If we had wrapped the 0 index in square brackets, the final result would be a (3,2,1) array.

```
foo[:,:,[0]].shape # (3, 2, 1)
```

## View vs Copy¶

It's important to understand when array indexing produces a *view* and when it produces a *copy*.

Suppose we have this 2d array, `spongebob`

```
spongebob = np.arange(12).reshape(3,-1)
print(spongebob)
# [[ 0 1 2 3]
# [ 4 5 6 7]
# [ 8 9 10 11]]
```

We can pick out the first two columns using array indexers or slicing.

```
squidward = spongebob[:, [0,1]]
patrick = spongebob[:, :2]
```

On the surface these techniques seem to produce the same result

```
np.all(patrick == squidward) # True
```

but under the hood, these techniques are subtly different. ** squidward is a copy of spongebob while patrick is a
view of spongebob**.

Observe that if we modify `squidward`

, `spongebob`

is unchanged.

```
squidward[0,0] = 100
print(spongebob)
# [[ 0 1 2 3]
# [ 4 5 6 7]
# [ 8 9 10 11]]
```

By contrast, if we modify `patrick`

, `spongebob`

changes too.

```
patrick[0,0] = 100
print(spongebob)
# [[100 1 2 3]
# [ 4 5 6 7]
# [ 8 9 10 11]]
```

### Array memory addresses¶

Another way to observe this is by looking up the memory address of the beginning of each array.

```
spongebob.__array_interface__ # {'data': (105553169745024, False), ...
squidward.__array_interface__ # {'data': (105553142497328, False), ...
patrick.__array_interface__ # {'data': (105553169745024, False), ...
```

It's clear that `spongebob`

and `patrick`

live at the same memory address, but the location of `squidward`

is elsewhere.

## Caution

The memory addresses listed here are the address of the *beginning* of each array. If two addresses are
different, the arrays don't start at the same place, but portions of the arrays may still overlap!

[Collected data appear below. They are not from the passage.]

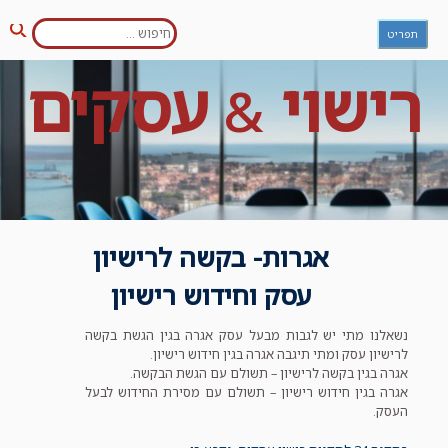
חפש:
Ski
תפריט
חיפו
t
conten
רישוי
עסקים
&
אגרות- בקשה לרישיון
עסק וחידוש רישיון
נשאלנו מתי יש לגבות מבעל עסק אגרה בגין הגשת בקשה
לרישיון עסק ומתי תיגבה אגרה בגין חידוש רישיון.
אגרה בגין בקשה לרישיון – תשולם עם הגשת הבקשה.
אגרה בגין חידוש רישיון – תשולם עם מסירת החידוש לבעל
העסק.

A better technique to check if arrays share memory is to use NumPy's `shares_memory()`

function.

```
np.shares_memory(spongebob, squidward) # False
np.shares_memory(spongebob, patrick) # True
```

### How to force copy an array¶

In, general, when you subset an array using nothing but slices, NumPy returns a *view* of the original array. You
can force numpy to copy the data using the array `copy()`

method like this.

```
spongebob[:, :2].copy()
```

## Note

When you subset an array using at least one index array, numpy will automatically copy the data.